7 mai 2021
Washington, DC – La Commission interaméricaine des droits humains (CIDH) condamne l’opération policière qui a entraîné la mort d’au moins 28 personnes dans la Favela de Jacarezinho, à Rio de Janeiro, et exprime son extrême préoccupation face à la persistance de la violence institutionnelle au Brésil. Dans ce contexte, elle exhorte l’État à enquêter rapidement et avec diligence sur les faits, à punir les responsables et à accorder des réparations aux victimes et à leurs familles.
La CIDH a reçu des informations sur une opération policière contre le crime organisé menée par la police civile provinciale, le 6 mai, dans la favela de Jacarezinho, dans la ville de Rio de Janeiro, au cours de laquelle au moins 28 personnes ont perdu la vie, certaines présentant des caractéristiques qui pourraient indiquer une exécution extrajudiciaire. Selon les informations reçues, au cours de l’opération, les forces de sécurité ont fait un usage excessif de la force contre les habitant.e.s de la favela, leurs maisons ont été fouillées sans mandat, et les commerces et les transports ont été perturbés. Parmi les morts, il y avait un policier. La Commission note que, selon une source publique, il s’agirait de l’action policière la plus meurtrière de l’histoire de Rio de Janeiro.
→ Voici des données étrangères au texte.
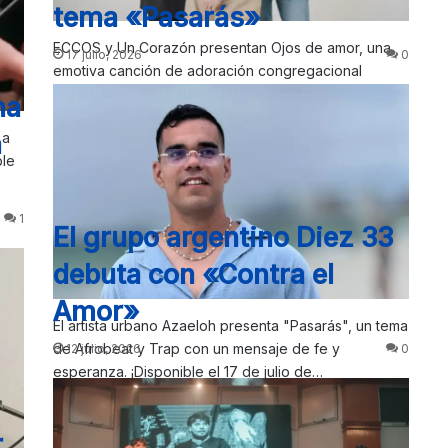
tema «Pasarás»
ECCOS y Un Corazón presentan Ojos de amor, una
17 julio, 2026
0
emotiva canción de adoración congregacional
inspirada en la parábola del hijo pródigo.
na
a
 a
ble
1
El grupo argentino Diez 33
debuta con «Contra el
Amor»
El artista urbano Azaeloh presenta "Pasarás", un tema
de Afrobeat y Trap con un mensaje de fe y
12 julio, 2026
0
esperanza. ¡Disponible el 17 de julio de…
r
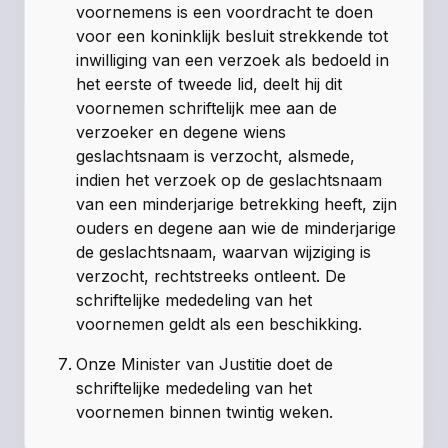
voornemens is een voordracht te doen
voor een koninklijk besluit strekkende tot
inwilliging van een verzoek als bedoeld in
het eerste of tweede lid, deelt hij dit
voornemen schriftelijk mee aan de
verzoeker en degene wiens
geslachtsnaam is verzocht, alsmede,
indien het verzoek op de geslachtsnaam
van een minderjarige betrekking heeft, zijn
ouders en degene aan wie de minderjarige
de geslachtsnaam, waarvan wijziging is
verzocht, rechtstreeks ontleent. De
schriftelijke mededeling van het
voornemen geldt als een beschikking.
Onze Minister van Justitie doet de
schriftelijke mededeling van het
voornemen binnen twintig weken.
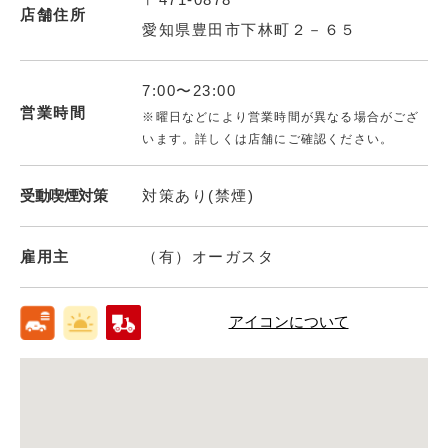
店舗住所
愛知県豊田市下林町２－６５
7:00〜23:00
営業時間
※曜日などにより営業時間が異なる場合がござ
います。詳しくは店舗にご確認ください。
受動喫煙対策
対策あり(禁煙)
雇用主
（有）オーガスタ
アイコンについて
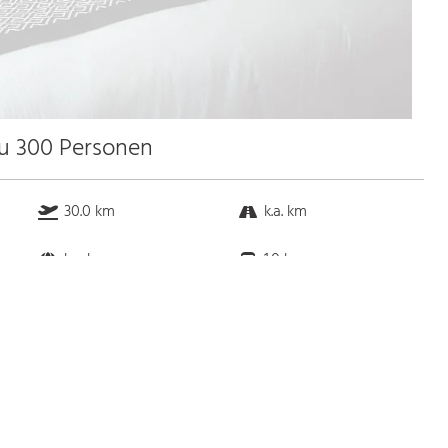
zu 300 Personen
30.0 km
k.a. km
k.a. km
1.0 km
Bus
k.a. Gehminuten
Straßenbahn
k.a. Gehminuten
S-Bahn
k.a. Gehminuten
La Commission souligne également que l’opération a été réalisée au mépris de l’arrêt du Tribunal Suprême Fédéral (STF), émanant de la décision de l’Action pour Non Respect du Principe Fondamental (ADPF) n° 635, du 5 juin 2020, qui ordonne qu’aucune opération policière ne soit réalisée dans les communautés de Rio de Janeiro pendant la pandémie de COVID-19. Selon la décision du STF, l’opération ne pouvait être effectuée que dans des cas absolument exceptionnels et avec une notification préalable au ministère public, qui, selon un rapport de la police elle-même, n’aurait été communiquée que trois heures après le début de l’action.
En ce qui concerne la violence policière, dans le rapport sur la situation des droits humains au Brésil, la CIDH a noté que, en réponse à un contexte de discrimination raciale systémique, les forces de sécurité de l’État mènent des opérations axées sur les communautés exposées à la vulnérabilité socio-économique et présentant une forte concentration de personnes d’ascendance africaine, sans respecter les normes internationales en matière de droits humains.
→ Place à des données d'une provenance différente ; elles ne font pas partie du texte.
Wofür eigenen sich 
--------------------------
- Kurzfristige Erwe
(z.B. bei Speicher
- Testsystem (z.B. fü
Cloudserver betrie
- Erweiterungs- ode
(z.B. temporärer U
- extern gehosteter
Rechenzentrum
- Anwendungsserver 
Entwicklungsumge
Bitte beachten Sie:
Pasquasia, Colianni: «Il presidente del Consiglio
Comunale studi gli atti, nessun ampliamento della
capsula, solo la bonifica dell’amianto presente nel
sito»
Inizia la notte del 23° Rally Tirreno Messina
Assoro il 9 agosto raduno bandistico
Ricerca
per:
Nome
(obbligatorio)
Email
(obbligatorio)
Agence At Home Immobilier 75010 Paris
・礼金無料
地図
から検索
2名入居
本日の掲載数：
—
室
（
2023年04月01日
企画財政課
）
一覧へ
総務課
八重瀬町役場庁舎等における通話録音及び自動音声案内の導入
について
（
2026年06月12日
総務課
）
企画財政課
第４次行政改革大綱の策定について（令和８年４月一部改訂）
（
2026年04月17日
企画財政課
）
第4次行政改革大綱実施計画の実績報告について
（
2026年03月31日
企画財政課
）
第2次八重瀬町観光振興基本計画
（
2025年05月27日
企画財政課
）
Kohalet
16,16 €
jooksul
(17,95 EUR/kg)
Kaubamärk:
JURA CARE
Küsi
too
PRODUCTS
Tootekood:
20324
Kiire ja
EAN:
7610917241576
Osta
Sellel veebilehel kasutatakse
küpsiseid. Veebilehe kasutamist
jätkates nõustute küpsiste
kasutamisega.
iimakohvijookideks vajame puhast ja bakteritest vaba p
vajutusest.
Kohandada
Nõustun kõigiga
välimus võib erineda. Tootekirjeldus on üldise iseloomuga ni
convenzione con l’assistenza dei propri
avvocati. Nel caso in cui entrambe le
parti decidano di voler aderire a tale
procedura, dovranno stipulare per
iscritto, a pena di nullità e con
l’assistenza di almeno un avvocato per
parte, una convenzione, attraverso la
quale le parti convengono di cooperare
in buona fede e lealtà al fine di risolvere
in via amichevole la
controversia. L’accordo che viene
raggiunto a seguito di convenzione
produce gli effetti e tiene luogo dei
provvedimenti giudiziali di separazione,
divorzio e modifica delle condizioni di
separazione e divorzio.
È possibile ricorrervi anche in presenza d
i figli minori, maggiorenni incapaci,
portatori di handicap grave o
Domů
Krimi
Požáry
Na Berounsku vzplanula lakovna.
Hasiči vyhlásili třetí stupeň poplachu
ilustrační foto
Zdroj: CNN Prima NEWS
Dans ce contexte, la Commission rappelle à l’État son devoir de réformer les forces de sécurité publique afin qu’elles se conforment aux normes internationales sur l’usage de la force, fondées sur les principes de légalité, de proportionnalité et d’absolue nécessité. Elle réitère également l’urgence de modifier la logique de militarisation des institutions policières, dont la nature est contraire aux normes internationales en matière de droits humains; et réaffirme que les institutions de ce type laissent de côté l’approche des droits humains, élément fondamental pour aborder les problèmes liés à la sécurité des citoyen.ne.s dans les États démocratiques.
Enfin, la Commission interaméricaine demande à l’État d’ouvrir immédiatement des enquêtes sur ces crimes de manière rapide, impartiale et exhaustive, conformément aux normes interaméricaines, et d’accorder des réparations aux victimes de violations des droits humains et à leurs familles.
La CIDH est un organe principal et autonome de l’Organisation des États américains (OEA), dont le mandat découle de la Charte de l’OEA et de la Convention américaine relative aux droits humains. La Commission interaméricaine a pour mandat de promouvoir le respect des droits humains dans la région et d’agir en tant qu’organe consultatif de l’OEA dans ce domaine. La CIDH est composée de sept membres indépendants qui sont élus par l’Assemblée générale de l’OEA à titre personnel et ne représentent pas leur pays d’origine ou de résidence.